Filtering with MyScale: When SQL WHERE Meets Vector Search

Thu Nov 09 2023

Vector databases offer lightning-fast retrieval on similar objects stored in between billions of records. However, you may also be interested in searching for related objects that match a specific set of conditions, known as filtered vector search. With help from MyScale (opens new window), you can boost your filtered vector searches to a new level.

Most vector indexes or vector stores work as dedicated index services. They support a partial filtered vector search implementation of MongoDB query and projection operators (opens new window), where you can input a dictionary of conditions.

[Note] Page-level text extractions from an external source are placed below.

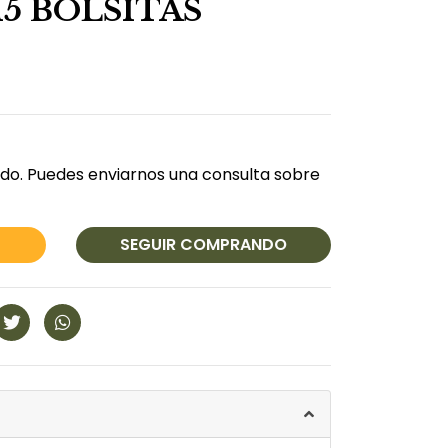
5 BOLSITAS
do. Puedes enviarnos una consulta sobre
SEGUIR COMPRANDO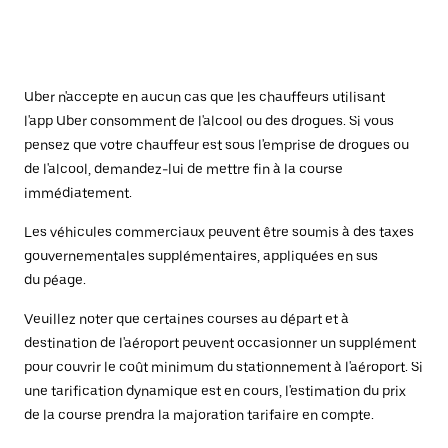
Uber n'accepte en aucun cas que les chauffeurs utilisant
l'app Uber consomment de l'alcool ou des drogues. Si vous
pensez que votre chauffeur est sous l'emprise de drogues ou
de l'alcool, demandez-lui de mettre fin à la course
immédiatement.
Les véhicules commerciaux peuvent être soumis à des taxes
gouvernementales supplémentaires, appliquées en sus
du péage.
Veuillez noter que certaines courses au départ et à
destination de l'aéroport peuvent occasionner un supplément
pour couvrir le coût minimum du stationnement à l'aéroport. Si
une tarification dynamique est en cours, l'estimation du prix
de la course prendra la majoration tarifaire en compte.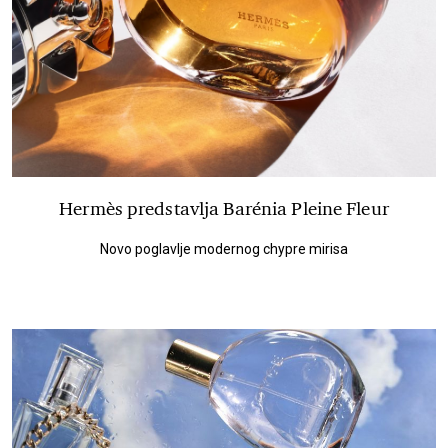
Hermès predstavlja Barénia Pleine Fleur
Novo poglavlje modernog chypre mirisa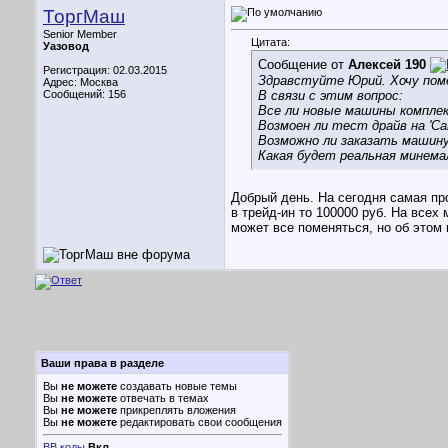
ТоргМаш
Senior Member
Цитата:
Уазовод
Сообщение от
Алексей 190
Регистрация: 02.03.2015
Здравстуйте Юрий. Хочу помен
Адрес: Москва
Сообщений: 156
В связи с этим вопрос:
Все ли новые машины компл
Возмоен ли тест драйв на 'Са
Возможно ли заказать машину
Какая будет реальная минем
Добрый день. На сегодня самая пр
в трейд-ин то 100000 руб. На всех 
может все поменяться, но об этом 
Ваши права в разделе
Вы
не можете
создавать новые темы
Вы
не можете
отвечать в темах
Вы
не можете
прикреплять вложения
Вы
не можете
редактировать свои сообщения
BB коды
Вкл.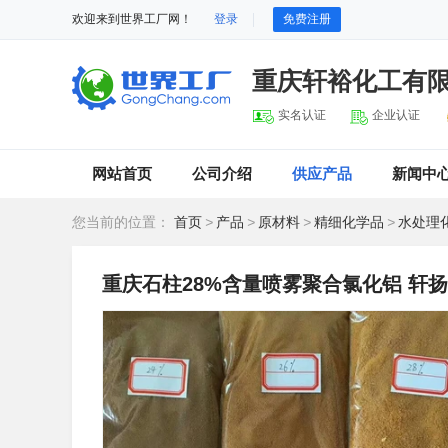
欢迎来到世界工厂网！
登录
免费注册
重庆轩裕化工有
实名认证
企业认证
网站首页
公司介绍
供应产品
新闻中
您当前的位置：
首页
>
产品
>
原材料
>
精细化学品
>
水处理
重庆石柱28%含量喷雾聚合氯化铝 轩扬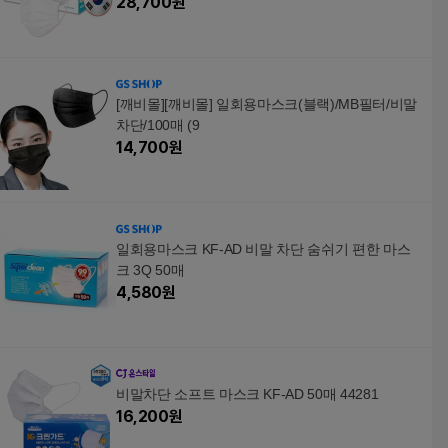
28,700
원
[깨비몰][깨비몰] 일회용마스크(블랙)/MB필터/비말
차단/100매 (9
14,700
원
일회용마스크 KF-AD 비말 차단 숨쉬기 편한 마스
크 3Q 50매
4,580
원
비말차단 소프트 마스크 KF-AD 50매 44281
16,200
원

Supported data types and comparators differ between implementations, but most interfaces only support strings, integers on equals, and basic value comparisons. Unlike databases, these vector indexes are not designed to handle complex data types and conditions. As a result, you need an external database solution to store this data, but you cannot use this data to perform filtered vector searches. This solution works, but it is complicated and has limitations.

Actually, there can and should be a better solution. Vector search can be integrated with a database to make it more robust than it is now. MyScale can simultaneously handle filtered vector search with complex conditions and data types using the standard WHERE clause.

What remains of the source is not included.